* _Assignment_
From the entries below, copy each line in which the word "Live" occurs.

* _Material supplied_
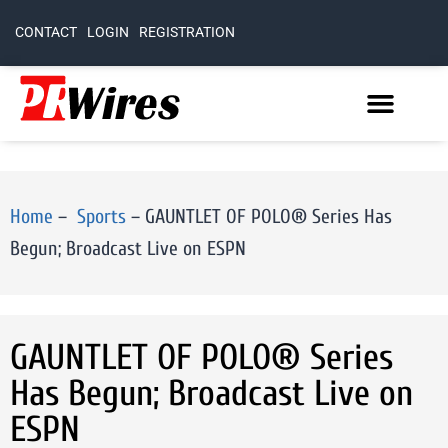
CONTACT
LOGIN
REGISTRATION
Home
–
Sports
–
GAUNTLET OF POLO® Series Has
Begun; Broadcast Live on ESPN
GAUNTLET OF POLO® Series
Has Begun; Broadcast Live on
ESPN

* _Answer to the problem_
Begun; Broadcast Live on ESPN
Has Begun; Broadcast Live on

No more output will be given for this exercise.